On Mon, 23 Feb 2015, Somnath Roy wrote:
> Got it, thanks !
>
> << We'll serve reads and writes with just [2,3] and the pg will show up as
> 'degraded'
> So, the moment osd.1 is down in the map [2,3] , 2 will be designated as
> primary ? As my understanding is, read/write won't be served from replica
> OSD, right ?
The moment the mapping becomes [2,3], 2 is now the primary, and it can
serve IO.
The slow part is here:
> If we had say
>
> 4: [2,3,4]
>
> then we'll get
>
> 5: [1,2,3]
>
> osd will realize osd.1 cannot log recovery and will install a pg_temp so that
We can't serve IO with [1,2,3] because 1 is out of date, so there is
a lag until it installs the pg_temp record. There is a pull request that
will preemptively calculate new mappings and set up pg_temp records that
should mitigate this issue, but it needs some testing, and I think
there is still room for improvement (for example, by serving IO with a
usable but non-optimal pg-temp record while we are waiting for it to be
removed).
See
https://github.com/ceph/ceph/pull/3429
There's like a bunch of similar stuff we can do to improve peering
latency that we'll want ot spend some time on for infernalis.
sage
>
> 6: [2,3,4]
>
> and PG will go active (serve IO). when backfill completes, it will remove
> the pg_temp and
>
> 7: [1,2,3]
>
> > 3. Will the flow be similar if one of the replica OSD goes down
> > instead of primary in the step '2' I mentioned earlier ? Say, osd.2
> > went down instead of osd.1 ?
>
> Yeah, basically the same. Who is primary doesn't really matter.
>
> sage
>
>
>
>
> >
> > Regards
> > Somnath
> >
> > -----Original Message-----
> > From: Sage Weil [mailto:[email protected]]

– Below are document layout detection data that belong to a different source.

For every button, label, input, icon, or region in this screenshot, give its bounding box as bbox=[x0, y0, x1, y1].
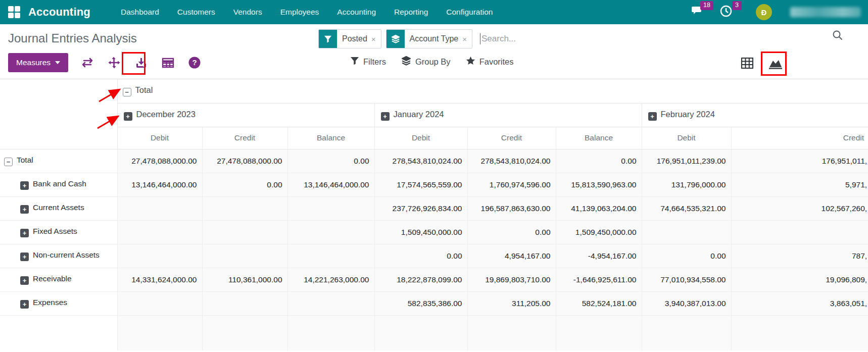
pivot-col-group-total[interactable]: −Total bbox=[117, 79, 868, 103]
pivot-cell bbox=[287, 196, 374, 220]
row-header-receivable[interactable]: +Receivable bbox=[0, 268, 117, 291]
pivot-cell bbox=[374, 315, 467, 350]
user-avatar[interactable]: Đ bbox=[756, 4, 772, 20]
expand-icon[interactable]: + bbox=[20, 276, 29, 285]
control-panel: Journal Entries Analysis Posted×Account … bbox=[0, 24, 868, 79]
row-label: Total bbox=[17, 156, 33, 164]
measure-header-debit-0[interactable]: Debit bbox=[117, 127, 202, 149]
collapse-icon[interactable]: − bbox=[123, 88, 131, 96]
apps-grid-icon[interactable] bbox=[8, 6, 20, 18]
search-text-cursor bbox=[480, 33, 480, 44]
row-header-bank-and-cash[interactable]: +Bank and Cash bbox=[0, 173, 117, 196]
pivot-cell: 196,587,863,630.00 bbox=[467, 196, 556, 220]
messages-button[interactable]: 18 bbox=[690, 5, 705, 20]
month-header-december-2023[interactable]: +December 2023 bbox=[117, 103, 374, 127]
pivot-cell: 110,361,000.00 bbox=[202, 268, 287, 291]
pivot-view-button[interactable] bbox=[738, 54, 757, 73]
month-label: February 2024 bbox=[661, 110, 715, 119]
measure-header-balance-2[interactable]: Balance bbox=[287, 127, 374, 149]
app-title[interactable]: Accounting bbox=[28, 6, 90, 19]
expand-icon[interactable]: + bbox=[20, 229, 29, 237]
nav-item-employees[interactable]: Employees bbox=[273, 1, 326, 23]
facet-label: Account Type bbox=[405, 30, 462, 48]
expand-all-button[interactable] bbox=[107, 55, 122, 70]
layers-icon bbox=[387, 30, 405, 48]
help-icon[interactable]: ? bbox=[187, 55, 202, 70]
pivot-row-receivable: +Receivable14,331,624,000.00110,361,000.… bbox=[0, 268, 868, 291]
row-header-non-current-assets[interactable]: +Non-current Assets bbox=[0, 244, 117, 268]
measure-header-credit-4[interactable]: Credit bbox=[467, 127, 556, 149]
nav-item-customers[interactable]: Customers bbox=[170, 1, 222, 23]
measure-header-debit-6[interactable]: Debit bbox=[642, 127, 731, 149]
expand-icon[interactable]: + bbox=[648, 112, 657, 121]
pivot-table-container: −Total+December 2023+January 2024+Februa… bbox=[0, 79, 868, 350]
clock-icon bbox=[719, 5, 733, 20]
download-xlsx-button[interactable] bbox=[133, 55, 149, 70]
facet-remove-icon[interactable]: × bbox=[370, 30, 381, 48]
favorites-menu[interactable]: Favorites bbox=[466, 56, 514, 68]
pivot-row-partial bbox=[0, 315, 868, 350]
pivot-cell bbox=[287, 291, 374, 315]
chevron-down-icon bbox=[55, 61, 60, 64]
search-icon[interactable] bbox=[832, 29, 844, 43]
topbar: Accounting DashboardCustomersVendorsEmpl… bbox=[0, 0, 868, 24]
user-name-blurred[interactable] bbox=[790, 7, 861, 17]
pivot-cell bbox=[642, 315, 731, 350]
expand-icon[interactable]: + bbox=[381, 112, 390, 121]
filters-menu[interactable]: Filters bbox=[350, 56, 386, 67]
measure-header-credit-1[interactable]: Credit bbox=[202, 127, 287, 149]
collapse-icon[interactable]: − bbox=[4, 158, 13, 166]
row-header-expenses[interactable]: +Expenses bbox=[0, 291, 117, 315]
filter-funnel-icon bbox=[350, 56, 359, 67]
pivot-cell: 19,096,809, bbox=[731, 268, 868, 291]
nav-item-dashboard[interactable]: Dashboard bbox=[114, 1, 166, 23]
nav-item-accounting[interactable]: Accounting bbox=[330, 1, 383, 23]
pivot-row-expenses: +Expenses582,835,386.00311,205.00582,524… bbox=[0, 291, 868, 315]
graph-view-button[interactable] bbox=[766, 54, 785, 73]
nav-item-vendors[interactable]: Vendors bbox=[226, 1, 269, 23]
facet-label: Posted bbox=[337, 30, 370, 48]
month-header-february-2024[interactable]: +February 2024 bbox=[642, 103, 868, 127]
measure-header-balance-5[interactable]: Balance bbox=[556, 127, 642, 149]
nav-item-configuration[interactable]: Configuration bbox=[439, 1, 500, 23]
pivot-cell: 74,664,535,321.00 bbox=[642, 196, 731, 220]
expand-icon[interactable]: + bbox=[20, 181, 29, 190]
group-by-menu[interactable]: Group By bbox=[401, 56, 451, 68]
measures-button[interactable]: Measures bbox=[8, 53, 68, 72]
pivot-cell bbox=[202, 315, 287, 350]
activities-button[interactable]: 3 bbox=[718, 5, 734, 20]
pivot-cell bbox=[467, 315, 556, 350]
flip-axis-button[interactable] bbox=[80, 55, 95, 70]
facet-remove-icon[interactable]: × bbox=[461, 30, 472, 48]
messages-badge: 18 bbox=[700, 1, 713, 10]
search-facet-account-type[interactable]: Account Type× bbox=[386, 29, 472, 48]
table-grid-icon[interactable] bbox=[160, 55, 175, 70]
pivot-cell bbox=[287, 315, 374, 350]
pivot-cell bbox=[731, 220, 868, 244]
activities-badge: 3 bbox=[732, 1, 742, 10]
pivot-cell: -1,646,925,611.00 bbox=[556, 268, 642, 291]
expand-icon[interactable]: + bbox=[20, 253, 29, 261]
row-header-fixed-assets[interactable]: +Fixed Assets bbox=[0, 220, 117, 244]
row-label: Fixed Assets bbox=[33, 227, 77, 235]
measure-header-debit-3[interactable]: Debit bbox=[374, 127, 467, 149]
month-header-january-2024[interactable]: +January 2024 bbox=[374, 103, 642, 127]
search-input[interactable]: Search... bbox=[481, 34, 516, 44]
nav-item-reporting[interactable]: Reporting bbox=[387, 1, 435, 23]
expand-icon[interactable]: + bbox=[124, 112, 132, 121]
search-bar[interactable]: Posted×Account Type× Search... bbox=[318, 29, 860, 49]
row-header-current-assets[interactable]: +Current Assets bbox=[0, 196, 117, 220]
pivot-toolbar: Measures bbox=[0, 52, 868, 79]
row-label: Current Assets bbox=[33, 203, 84, 212]
pivot-cell bbox=[287, 244, 374, 268]
pivot-cell: 5,971, bbox=[731, 173, 868, 196]
expand-icon[interactable]: + bbox=[20, 205, 29, 214]
row-header-total[interactable]: −Total bbox=[0, 149, 117, 173]
pivot-cell bbox=[117, 315, 202, 350]
pivot-cell bbox=[117, 220, 202, 244]
pivot-cell bbox=[556, 315, 642, 350]
expand-icon[interactable]: + bbox=[20, 300, 29, 309]
measure-header-credit-7[interactable]: Credit bbox=[731, 127, 868, 149]
search-facet-posted[interactable]: Posted× bbox=[318, 29, 381, 48]
pivot-cell: 1,760,974,596.00 bbox=[467, 173, 556, 196]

> > Sent: Monday, February 23, 2015 1:03 PM
> > To: Somnath Roy
> > Cc: Samuel Just ([email protected]); Ceph Development
> > Subject: Re: Recovery question
> >
> > On Mon, 23 Feb 2015, Somnath Roy wrote:
> > > Hi,
> > > Can anyone help me understand what will happen in the following scenarios
> > > ?
> > >
> > > 1. Current PG map : 3.5 -> OSD[1,2,3]
> > >
> > > 2. 1 is down and new map : 3.5 -> OSD[2,3,4]
> >
> > More likely it's:
> >
> > 1: 3.5 -> [1,2,3]
> > 2: 3.5 -> [2,3] (osd.1 is down)
> > 3: 3.5 -> [2,3,4] (osd.1 is marked out)
> >
> > > 3. Need to for backfill recovery for 4 and it started
> >
> > If log recovery will work, we'll do that and it's nice and quick. If
> > backfill is needed, we will do
> >
> > 4: 3.5 -> [2,3] (up=[2,3,4]) (pg_temp record added to map to
> > log-recoverable OSDs)
> >
> > > 4. Meanwhile OSD 1 came up , it was down for short amount of time
> >
> > 5: 3.5 -> [1,2,3] (osd.1 is back up and in)
> >
> > > 5. Will pg 3.5 mapping change considering OSD 1 recovery could be
> > > log based ?
> >
> > It will change immediately when osd.1 is back up, regardless of what
> > data is where. If it's log recoverable, then no mapping changes will
> > be needed. If it's not, then
> >
> > 6: 3.5 -> [2,3,4] (up=[1,2,3]) (add pg_temp mapping while we
> > backfill osd.1)
> > 7: 3.5 -> [1,2,3] (pg_temp entry removed when backfill completes)
> >
> > > 6. Also, if OSD 4 recovery could be log based, will there be any
> > > change in pg map if OSD 1 is up during the recovery ?
> >
> > See above
> >
> > Hope that helps!
> > sage
> >
> > ________________________________
> >
> > PLEASE NOTE: The information contained in this electronic mail message is
> > intended only for the use of the designated recipient(s) named above. If
> > the reader of this message is not the intended recipient, you are hereby
> > notified that you have received this message in error and that any review,
> > dissemination, distribution, or copying of this message is strictly
> > prohibited. If you have received this communication in error, please notify
> > the sender by telephone or e-mail (as shown above) immediately and destroy
> > any and all copies of this message in your possession (whether hard copies
> > or electronically stored copies).
> >
> >
> --
> To unsubscribe from this list: send the line "unsubscribe ceph-devel" in
> the body of a message to [email protected]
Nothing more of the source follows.